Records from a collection
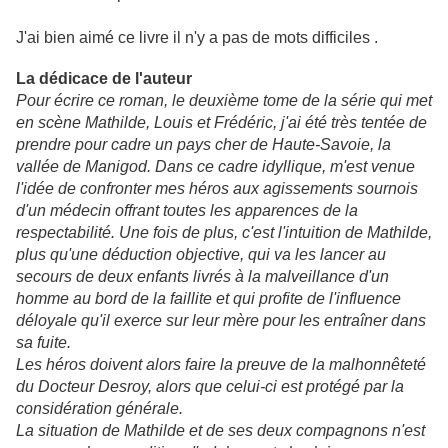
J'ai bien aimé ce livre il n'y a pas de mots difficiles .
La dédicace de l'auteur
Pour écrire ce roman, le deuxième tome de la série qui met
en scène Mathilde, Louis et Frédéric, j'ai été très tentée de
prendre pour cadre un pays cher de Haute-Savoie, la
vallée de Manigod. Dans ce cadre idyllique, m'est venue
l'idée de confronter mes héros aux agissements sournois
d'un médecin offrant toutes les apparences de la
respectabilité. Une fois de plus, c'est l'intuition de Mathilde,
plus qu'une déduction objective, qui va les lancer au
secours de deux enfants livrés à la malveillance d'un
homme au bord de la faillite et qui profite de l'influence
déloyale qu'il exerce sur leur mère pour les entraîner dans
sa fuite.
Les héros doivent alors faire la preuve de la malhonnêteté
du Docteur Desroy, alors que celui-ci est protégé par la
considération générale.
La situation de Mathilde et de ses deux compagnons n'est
...
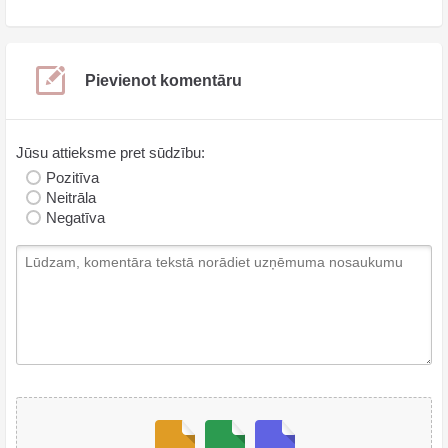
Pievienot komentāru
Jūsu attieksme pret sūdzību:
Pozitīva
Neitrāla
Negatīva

(About this exercise)
Reproduce only the lines above, starting at the line with "homme au bord" and ending at the line with "La situation de", exactly as written.

(Solved exercise)
homme au bord de la faillite et qui profite de l'influence
déloyale qu'il exerce sur leur mère pour les entraîner dans
sa fuite.
Les héros doivent alors faire la preuve de la malhonnêteté
du Docteur Desroy, alors que celui-ci est protégé par la
considération générale.
La situation de Mathilde et de ses deux compagnons n'est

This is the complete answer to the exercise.